### Material provided
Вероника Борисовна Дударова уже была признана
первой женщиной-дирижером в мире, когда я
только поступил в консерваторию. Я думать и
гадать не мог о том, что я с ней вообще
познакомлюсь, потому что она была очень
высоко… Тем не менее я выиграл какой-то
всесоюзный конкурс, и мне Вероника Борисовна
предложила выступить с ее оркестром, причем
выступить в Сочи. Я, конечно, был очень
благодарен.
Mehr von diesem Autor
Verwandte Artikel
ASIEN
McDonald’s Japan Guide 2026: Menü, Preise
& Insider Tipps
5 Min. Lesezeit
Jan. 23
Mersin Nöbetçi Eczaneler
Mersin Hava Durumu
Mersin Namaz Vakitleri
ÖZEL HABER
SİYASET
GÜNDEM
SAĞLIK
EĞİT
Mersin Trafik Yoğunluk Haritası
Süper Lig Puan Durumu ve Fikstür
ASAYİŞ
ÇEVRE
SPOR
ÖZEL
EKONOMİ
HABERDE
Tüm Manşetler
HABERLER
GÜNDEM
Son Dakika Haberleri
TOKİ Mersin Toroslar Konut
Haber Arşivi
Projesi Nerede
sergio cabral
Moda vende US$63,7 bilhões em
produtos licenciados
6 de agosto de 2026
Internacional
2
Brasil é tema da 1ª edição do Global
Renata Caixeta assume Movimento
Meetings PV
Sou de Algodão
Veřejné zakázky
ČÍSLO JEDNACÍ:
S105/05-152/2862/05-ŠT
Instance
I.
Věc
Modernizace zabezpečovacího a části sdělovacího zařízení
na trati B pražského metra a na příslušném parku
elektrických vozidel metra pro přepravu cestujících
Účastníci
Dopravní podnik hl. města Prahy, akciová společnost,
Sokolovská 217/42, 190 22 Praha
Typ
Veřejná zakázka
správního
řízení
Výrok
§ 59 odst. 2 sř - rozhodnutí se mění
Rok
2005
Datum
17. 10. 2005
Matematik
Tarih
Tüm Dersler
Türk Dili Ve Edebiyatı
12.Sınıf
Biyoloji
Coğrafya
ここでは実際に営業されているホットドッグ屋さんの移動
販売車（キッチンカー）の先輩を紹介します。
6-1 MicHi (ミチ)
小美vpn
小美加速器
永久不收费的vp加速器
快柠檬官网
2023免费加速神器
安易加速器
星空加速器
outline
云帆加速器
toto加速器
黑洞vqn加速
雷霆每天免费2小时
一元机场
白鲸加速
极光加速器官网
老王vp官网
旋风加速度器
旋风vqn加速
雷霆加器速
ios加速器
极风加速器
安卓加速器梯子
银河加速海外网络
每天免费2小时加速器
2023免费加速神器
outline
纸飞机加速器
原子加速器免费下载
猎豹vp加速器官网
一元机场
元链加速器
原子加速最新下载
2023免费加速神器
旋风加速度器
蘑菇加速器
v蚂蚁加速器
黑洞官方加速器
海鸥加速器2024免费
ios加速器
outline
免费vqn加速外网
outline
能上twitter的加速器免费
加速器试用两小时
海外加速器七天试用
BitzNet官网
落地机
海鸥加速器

### Problem requirements
Please repeat every entry, exactly as it was written.

### Solved problem
Вероника Борисовна Дударова уже была признана
первой женщиной-дирижером в мире, когда я
только поступил в консерваторию. Я думать и
гадать не мог о том, что я с ней вообще
познакомлюсь, потому что она была очень
высоко… Тем не менее я выиграл какой-то
всесоюзный конкурс, и мне Вероника Борисовна
предложила выступить с ее оркестром, причем
выступить в Сочи. Я, конечно, был очень
благодарен.
Mehr von diesem Autor
Verwandte Artikel
ASIEN
McDonald’s Japan Guide 2026: Menü, Preise
& Insider Tipps
5 Min. Lesezeit
Jan. 23
Mersin Nöbetçi Eczaneler
Mersin Hava Durumu
Mersin Namaz Vakitleri
ÖZEL HABER
SİYASET
GÜNDEM
SAĞLIK
EĞİT
Mersin Trafik Yoğunluk Haritası
Süper Lig Puan Durumu ve Fikstür
ASAYİŞ
ÇEVRE
SPOR
ÖZEL
EKONOMİ
HABERDE
Tüm Manşetler
HABERLER
GÜNDEM
Son Dakika Haberleri
TOKİ Mersin Toroslar Konut
Haber Arşivi
Projesi Nerede
sergio cabral
Moda vende US$63,7 bilhões em
produtos licenciados
6 de agosto de 2026
Internacional
2
Brasil é tema da 1ª edição do Global
Renata Caixeta assume Movimento
Meetings PV
Sou de Algodão
Veřejné zakázky
ČÍSLO JEDNACÍ:
S105/05-152/2862/05-ŠT
Instance
I.
Věc
Modernizace zabezpečovacího a části sdělovacího zařízení
na trati B pražského metra a na příslušném parku
elektrických vozidel metra pro přepravu cestujících
Účastníci
Dopravní podnik hl. města Prahy, akciová společnost,
Sokolovská 217/42, 190 22 Praha
Typ
Veřejná zakázka
správního
řízení
Výrok
§ 59 odst. 2 sř - rozhodnutí se mění
Rok
2005
Datum
17. 10. 2005
Matematik
Tarih
Tüm Dersler
Türk Dili Ve Edebiyatı
12.Sınıf
Biyoloji
Coğrafya
ここでは実際に営業されているホットドッグ屋さんの移動
販売車（キッチンカー）の先輩を紹介します。
6-1 MicHi (ミチ)
小美vpn
小美加速器
永久不收费的vp加速器
快柠檬官网
2023免费加速神器
安易加速器
星空加速器
outline
云帆加速器
toto加速器
黑洞vqn加速
雷霆每天免费2小时
一元机场
白鲸加速
极光加速器官网
老王vp官网
旋风加速度器
旋风vqn加速
雷霆加器速
ios加速器
极风加速器
安卓加速器梯子
银河加速海外网络
每天免费2小时加速器
2023免费加速神器
outline
纸飞机加速器
原子加速器免费下载
猎豹vp加速器官网
一元机场
元链加速器
原子加速最新下载
2023免费加速神器
旋风加速度器
蘑菇加速器
v蚂蚁加速器
黑洞官方加速器
海鸥加速器2024免费
ios加速器
outline
免费vqn加速外网
outline
能上twitter的加速器免费
加速器试用两小时
海外加速器七天试用
BitzNet官网
落地机
海鸥加速器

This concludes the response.